The Shared State Trap: How a FastAPI 'Optimisation' Leaked User Data
We replaced Flask's request-scoped g with a plain module-level dict during
our FastAPI migration. It worked in tests. It worked in staging. In production, under
concurrent load, it silently served one tenant's data to a completely different user.
For three days. The first signal was a support ticket with a screenshot.
The rewrite nobody questioned
Four years into running a Flask 1.x reporting API, we decided to rewrite it in FastAPI. The pitch was sound. Native async for slow I/O, Pydantic validation, OpenAPI docs that might actually stay in sync with reality. Management approved. Engineering was excited. Two sprints later tests were green, slow endpoints were 40% faster in load tests, and we deployed on a Wednesday.
The migration looked like a success. Dashboards green. Seventy-two hours later, the support tickets started coming in.
Wrong data, zero errors
"I'm seeing reports that don't belong to my company."
First ticket, we dismissed as a frontend cache glitch. Second one made us nervous. The third had a screenshot and confirmed a multi-tenant data leak. Users were getting valid, well-formed API responses with HTTP 200 status codes and data that belonged to a different organisation.

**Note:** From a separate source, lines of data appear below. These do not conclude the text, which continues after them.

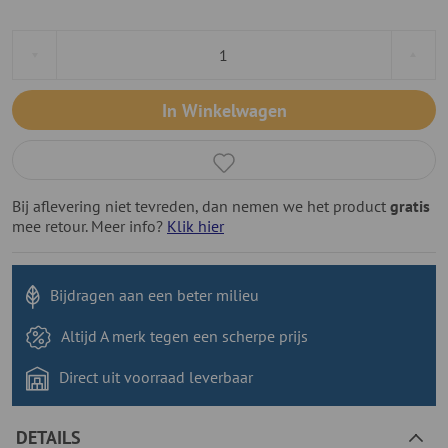
In Winkelwagen
Bij aflevering niet tevreden, dan nemen we het product
gratis
mee retour. Meer info?
Klik hier
Bijdragen aan
een beter milieu
Altijd A merk tegen
een scherpe prijs
Direct uit voorraad
leverbaar
DETAILS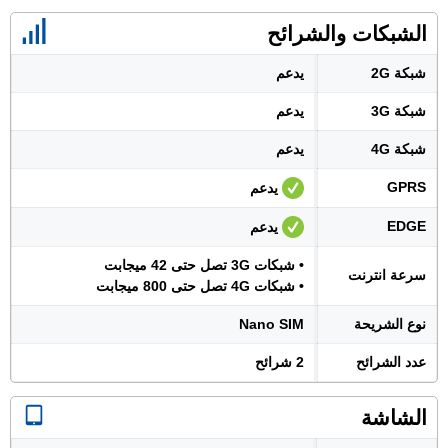
الشبكات والشرائح
شبكة 2G
يدعم
شبكة 3G
يدعم
شبكة 4G
يدعم
GPRS
يدعم
EDGE
يدعم
• شبكات 3G تصل حتى 42 ميجابت
سرعة انترنت
• شبكات 4G تصل حتى 800 ميجابت
نوع الشريحة
Nano SIM
عدد الشرائح
2 شرائح
الشاشة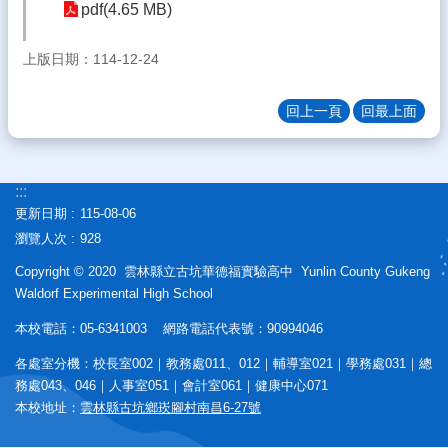
pdf(4.65 MB)
態
校
上版日期：114-12-24
務
E
回上一頁
回最上面
化
學
生
:::
專
更新日期
115-08-06
區
瀏覽人次
928
宣
Copyright © 2020 雲林縣立古坑華德福實驗高中 Yunlin County Gukeng
導
Waldorf Experimental High School
專
區
本校電話：05-6341003 網路電話代表號：90994046
相
各處室分機：校長室002｜教務處011、012｜輔導室021｜學務處031｜總
關
務處043、046｜人事室051｜會計室061｜健康中心071
連
本校地址：
雲林縣古坑鄉崁腳村南昌6-27號
結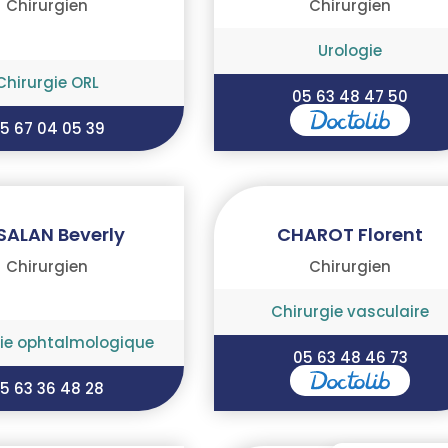
Chirurgien
Chirurgien
Urologie
Chirurgie ORL
05 63 48 47 50
5 67 04 05 39
SALAN Beverly
CHAROT Florent
Chirurgien
Chirurgien
Chirurgie vasculaire
gie ophtalmologique
05 63 48 46 73
5 63 36 48 28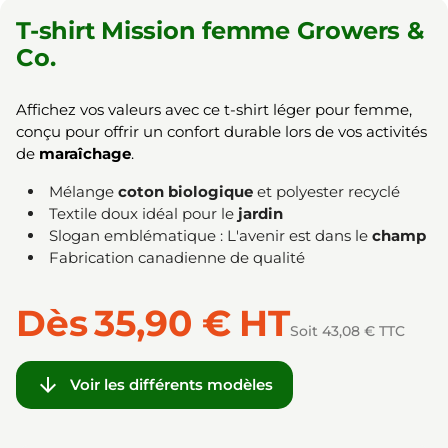
T-shirt Mission femme Growers &
Co.
Affichez vos valeurs avec ce t-shirt léger pour femme,
conçu pour offrir un confort durable lors de vos activités
de
maraîchage
.
Mélange
coton biologique
et polyester recyclé
Textile doux idéal pour le
jardin
Slogan emblématique : L'avenir est dans le
champ
Fabrication canadienne de qualité
Dès
35,90 €
HT
Soit 43,08 € TTC

Voir les différents modèles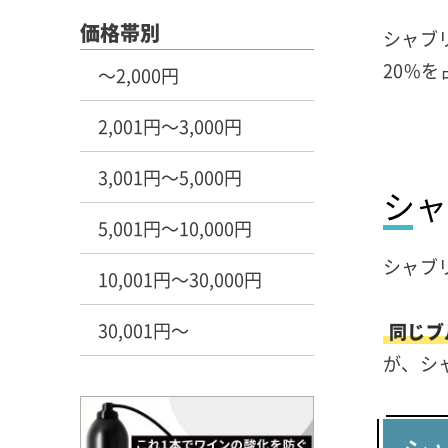
価格帯別
シャブ
20%
～2,000円
2,001円～3,000円
3,001円～5,000円
シャ
5,001円～10,000円
シャブ
10,001円～30,000円
30,001円～
同じブ
が、シ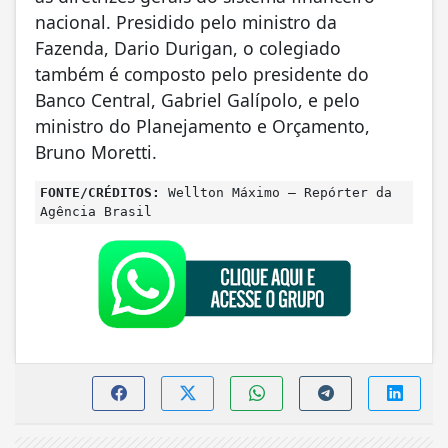
nacional. Presidido pelo ministro da
Fazenda, Dario Durigan, o colegiado
também é composto pelo presidente do
Banco Central, Gabriel Galípolo, e pelo
ministro do Planejamento e Orçamento,
Bruno Moretti.
FONTE/CRÉDITOS:
Wellton Máximo – Repórter da
Agência Brasil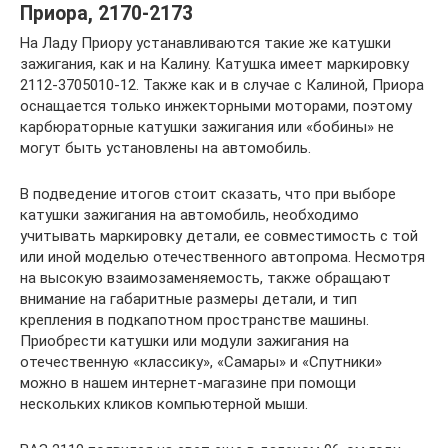
Приора, 2170-2173
На Ладу Приору устанавливаются такие же катушки
зажигания, как и на Калину. Катушка имеет маркировку
2112-3705010-12. Также как и в случае с Калиной, Приора
оснащается только инжекторными моторами, поэтому
карбюраторные катушки зажигания или «бобины» не
могут быть установлены на автомобиль.
В подведение итогов стоит сказать, что при выборе
катушки зажигания на автомобиль, необходимо
учитывать маркировку детали, ее совместимость с той
или иной моделью отечественного автопрома. Несмотря
на высокую взаимозаменяемость, также обращают
внимание на габаритные размеры детали, и тип
крепления в подкапотном пространстве машины.
Приобрести катушки или модули зажигания на
отечественную «классику», «Самары» и «Спутники»
можно в нашем интернет-магазине при помощи
нескольких кликов компьютерной мыши.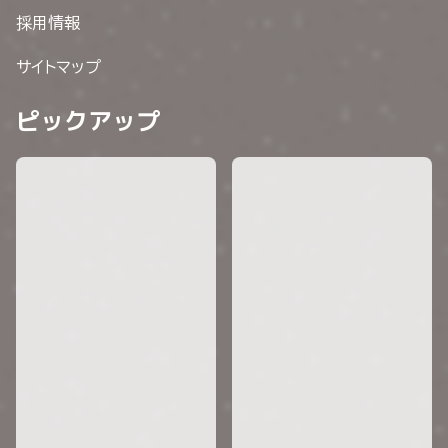
採用情報
サイトマップ
ピックアップ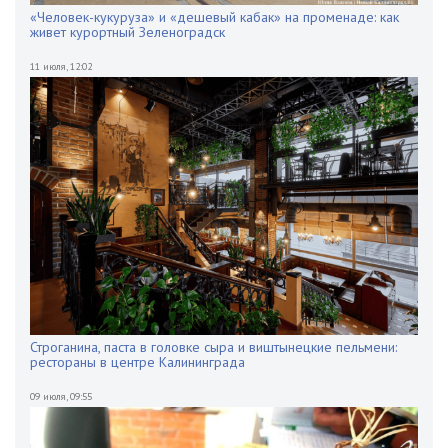
«Человек-кукуруза» и «дешевый кабак» на променаде: как
живет курортный Зеленоградск
11 июля
,
12:02
Строганина, паста в головке сыра и виштынецкие пельмени:
рестораны в центре Калининграда
09 июля
,
09:55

The logs were completely clean. No exceptions. No 500s. No suspicious query patterns. No latency spikes. Just a steady stream of healthy 200 responses containing the wrong org's data. From a monitoring perspective, there was nothing to alert on.
I spent the next afternoon adding deep instrumentation. The org_id from
the JWT at auth time. The org_id passed to each database query. The
org_id on every returned row. Deployed and waited. When the next incident
hit, the log line read:
auth.org_id=2041 → query.org_id=2041 → result.org_id=1038
Auth was correct. Query filter was correct. The data that came back wasn't. Which
meant either the database was lying (unlikely) or the org_id my logging
statement was reading wasn't the same org_id my query was reading. I sat
with that for a minute before I understood what it meant.
The "Optimisation" that broke everything
In the old Flask codebase, we used flask.g extensively. Flask's
request-scoped proxy for storing per-request data through the life of a request. It's
how we avoided threading context (org ID, user ID, request metadata) through every
function signature in the codebase. Convenient, idiomatic Flask, and ran fine for
four years.
During the FastAPI migration, one of the team replaced flask.g with what
seemed like an equivalent: a module-level dictionary. Cleaner, they thought. No Flask
import, more "Pythonic." I reviewed the PR. I didn't flag it either.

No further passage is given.